## Your goal
Apart from the pictures, every entry below must be given again exactly.

## Supplied records

◆ ◆ ◆ ◆ ◆ ◆ ◆

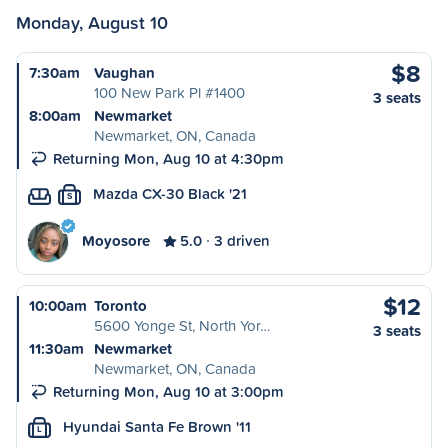
Monday, August 10
$8
7:30am
Vaughan
100 New Park Pl #1400
3 seats
8:00am
Newmarket
Newmarket, ON, Canada
Returning Mon, Aug 10 at 4:30pm
Mazda CX-30 Black '21
S
Moyosore
5.0
3 driven
$12
10:00am
Toronto
5600 Yonge St, North Yor…
3 seats
11:30am
Newmarket
Newmarket, ON, Canada
Returning Mon, Aug 10 at 3:00pm
Hyundai Santa Fe Brown '11
L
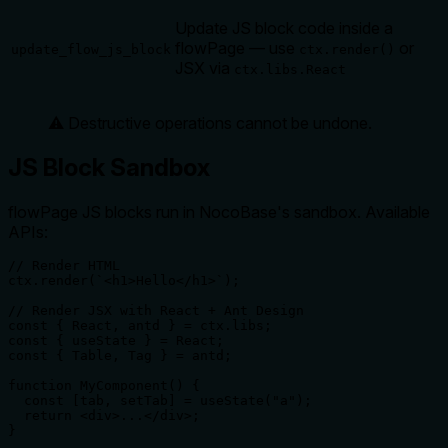
Update JS block code inside a
flowPage — use
or
update_flow_js_block
ctx.render()
JSX via
ctx.libs.React
⚠️ Destructive operations cannot be undone.
JS Block Sandbox
flowPage JS blocks run in NocoBase's sandbox. Available
APIs:
// Render HTML

ctx.render(`<h1>Hello</h1>`);

// Render JSX with React + Ant Design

◆ ◆ ◆ ◆ ◆ ◆ ◆

## Task answer
Monday, August 10
$8
7:30am
Vaughan
100 New Park Pl #1400
3 seats
8:00am
Newmarket
Newmarket, ON, Canada
Returning Mon, Aug 10 at 4:30pm
Mazda CX-30 Black '21
S
Moyosore
5.0
3 driven
$12
10:00am
Toronto
5600 Yonge St, North Yor…
3 seats
11:30am
Newmarket
Newmarket, ON, Canada
Returning Mon, Aug 10 at 3:00pm
Hyundai Santa Fe Brown '11
L
Update JS block code inside a
flowPage — use
or
update_flow_js_block
ctx.render()
JSX via
ctx.libs.React
⚠️ Destructive operations cannot be undone.
JS Block Sandbox
flowPage JS blocks run in NocoBase's sandbox. Available
APIs:
// Render HTML

ctx.render(`<h1>Hello</h1>`);

// Render JSX with React + Ant Design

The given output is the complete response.